Another property is the Air-Fuel Ratio.  The correct air-fuel ratio for complete combustion of a gasoline or diesel engine is about 14.7:1.  The stoichiometric air-fuel ratio for hydrogen is 34:1.  That is 2.3 times higher than gasoline.  This means that HHO “covers approximately 30% of the combustion chamber compared, compared to around 1-2% for gasoline” at ideal conditions (Dhariwal et al., 2018).  This enhances engine economics and emissions.
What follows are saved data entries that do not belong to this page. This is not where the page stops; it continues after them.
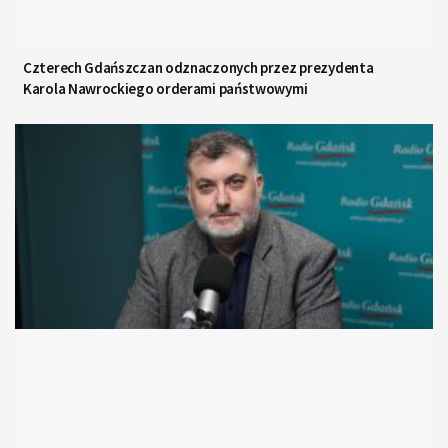
Czterech Gdańszczan odznaczonych przez prezydenta
Karola Nawrockiego orderami państwowymi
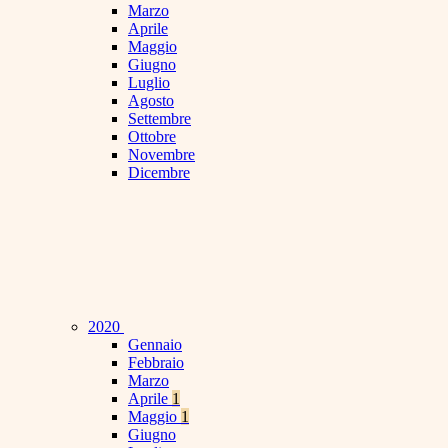
Marzo
Aprile
Maggio
Giugno
Luglio
Agosto
Settembre
Ottobre
Novembre
Dicembre
2020
Gennaio
Febbraio
Marzo
Aprile
1
Maggio
1
Giugno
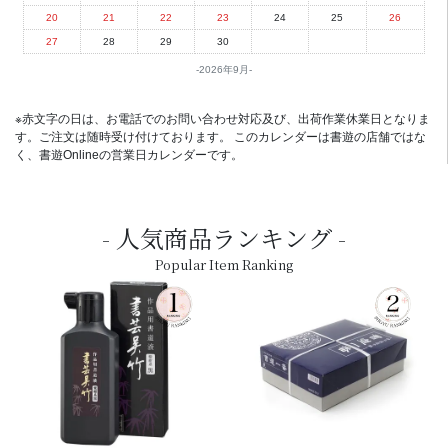
20
21
22
23
24
25
26
27
28
29
30
2026年9月
※赤文字の日は、お電話でのお問い合わせ対応及び、出荷作業休業日となりま
す。ご注文は随時受け付けております。 このカレンダーは書遊の店舗ではな
く、書遊Onlineの営業日カレンダーです。
人気商品ランキング
Popular Item Ranking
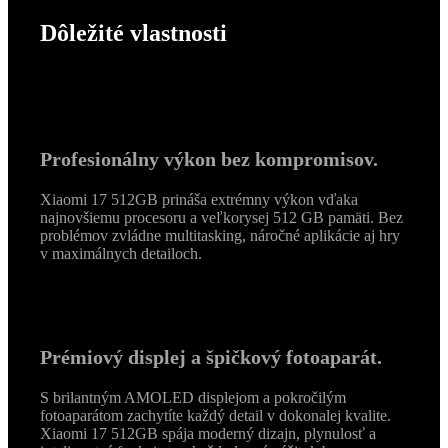
Dôležité vlastnosti
Profesionálny výkon bez kompromisov.
Xiaomi 17 512GB prináša extrémny výkon vďaka
najnovšiemu procesoru a veľkorysej 512 GB pamäti. Bez
problémov zvládne multitasking, náročné aplikácie aj hry
v maximálnych detailoch.
Prémiový displej a špičkový fotoaparát.
S brilantným AMOLED displejom a pokročilým
fotoaparátom zachytíte každý detail v dokonalej kvalite.
Xiaomi 17 512GB spája moderný dizajn, plynulosť a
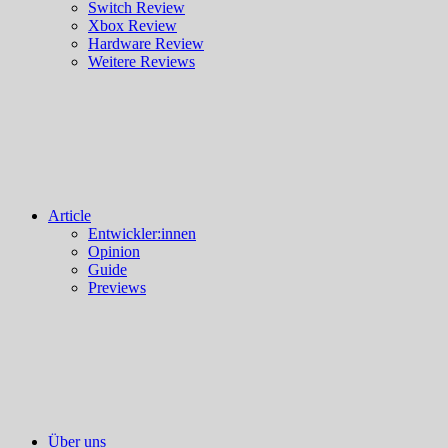
Switch Review
Xbox Review
Hardware Review
Weitere Reviews
Article
Entwickler:innen
Opinion
Guide
Previews
Über uns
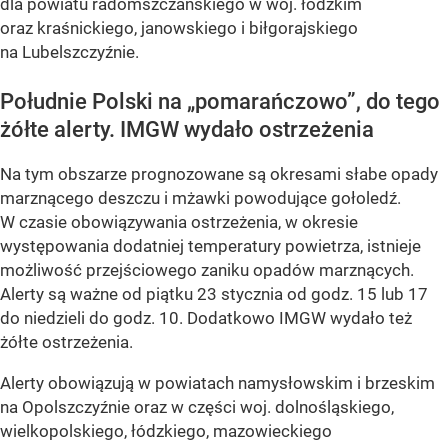
dla powiatu radomszczańskiego w woj. łódzkim
oraz kraśnickiego, janowskiego i biłgorajskiego
na Lubelszczyźnie.
Południe Polski na „pomarańczowo”, do tego
żółte alerty. IMGW wydało ostrzeżenia
Na tym obszarze prognozowane są okresami słabe opady
marznącego deszczu i mżawki powodujące gołoledź.
W czasie obowiązywania ostrzeżenia, w okresie
występowania dodatniej temperatury powietrza, istnieje
możliwość przejściowego zaniku opadów marznących.
Alerty są ważne od piątku 23 stycznia od godz. 15 lub 17
do niedzieli do godz. 10. Dodatkowo IMGW wydało też
żółte ostrzeżenia.
Alerty obowiązują w powiatach namysłowskim i brzeskim
na Opolszczyźnie oraz w części woj. dolnośląskiego,
wielkopolskiego, łódzkiego, mazowieckiego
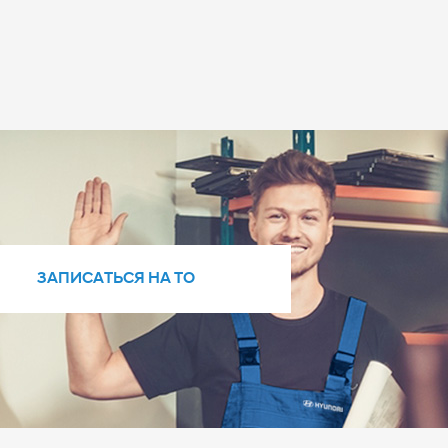
ЗАПИСАТЬСЯ НА ТО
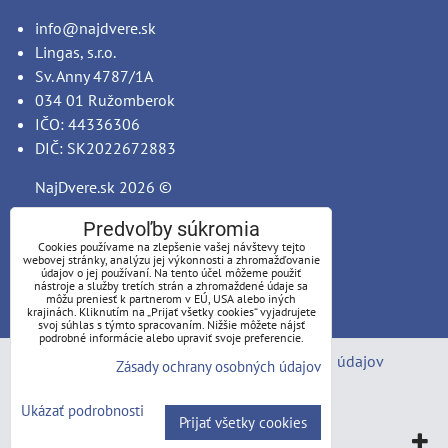
info@najdvere.sk
Lingas, s.r.o.
Sv. Anny 4787/1A
034 01 Ružomberok
IČO: 44336306
DIČ: SK2022672883
NajDvere.sk
2026 ©
Predvoľby súkromia
Cookies používame na zlepšenie vašej návštevy tejto
webovej stránky, analýzu jej výkonnosti a zhromažďovanie
údajov o jej používaní. Na tento účel môžeme použiť
nástroje a služby tretích strán a zhromaždené údaje sa
môžu preniesť k partnerom v EÚ, USA alebo iných
krajinách. Kliknutím na „Prijať všetky cookies“ vyjadrujete
svoj súhlas s týmto spracovaním. Nižšie môžete nájsť
podrobné informácie alebo upraviť svoje preferencie.
Predvoľby súkromia
Zásady ochrany osobných údajov
Zásady ochrany osobných údajov
Stav objednávky
Ukázať podrobnosti
Prijať všetky cookies
Vytvorené pomocou:
BiznisWeb.sk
Overall, HHO offers unique benefits as an energy source because of its energy density, flammability, safety, molecular form, and is an environmentally friendly energy source.  Though it may not be reasonable as a sole fuel source for internal combustion engines, it does act as an excellent supplement and agent for petrol-based engines.          

References

Al-Rousan, A. A., (December 2010) Reduction of fuel consumption in gasoline engines by introducing HHO gas into intake manifold. International Journal of Hydrogen Energy, 35(23), 12930-12935. https://www.researchgate.net/publication/251580451_Reduction_of_fuel_consumption_in_gasoline_engines_by_introducing_HHO_gas_into_intake_manifold

College of the Desert. (December 2001) https://www1.eere.energy.gov/hydrogenandfuelcells/tech_validation/pdfs/fcm01r0.pdf

Dhariwal, A. K., Nayyar, A., Sharma, D.K. (2018). Utilization of HHO gas with Diesel fuel in stationary compression Ignition Engine. Skit Research Journal, 8(1), 52-59. https://submissions.ijskit.org/index.php/ijskit/article/download/88/75/

Madyira, D. M., Harding, W. G. (14-16 January, 2014). Effect of HHO on Four Stroke Petrol Engine Performance. 9th South African Conference on Computational and Applied Mechanics Somerset West. Department of Mechanical Engineering Science, Faculty of Engineering & the Built Environment, University of Johannesburg, Auckland Park 2006, Johannesburg. https://core.ac.uk/download/pdf/54204275.pdf

Musmar, Sa’ed & A.A, Al-Rousan. (2011). Effect of HHO gas on combustion emissions in gasoline engines. Fuel. 90. 3066-3070. 10.1016/j.fuel.2011.05.013.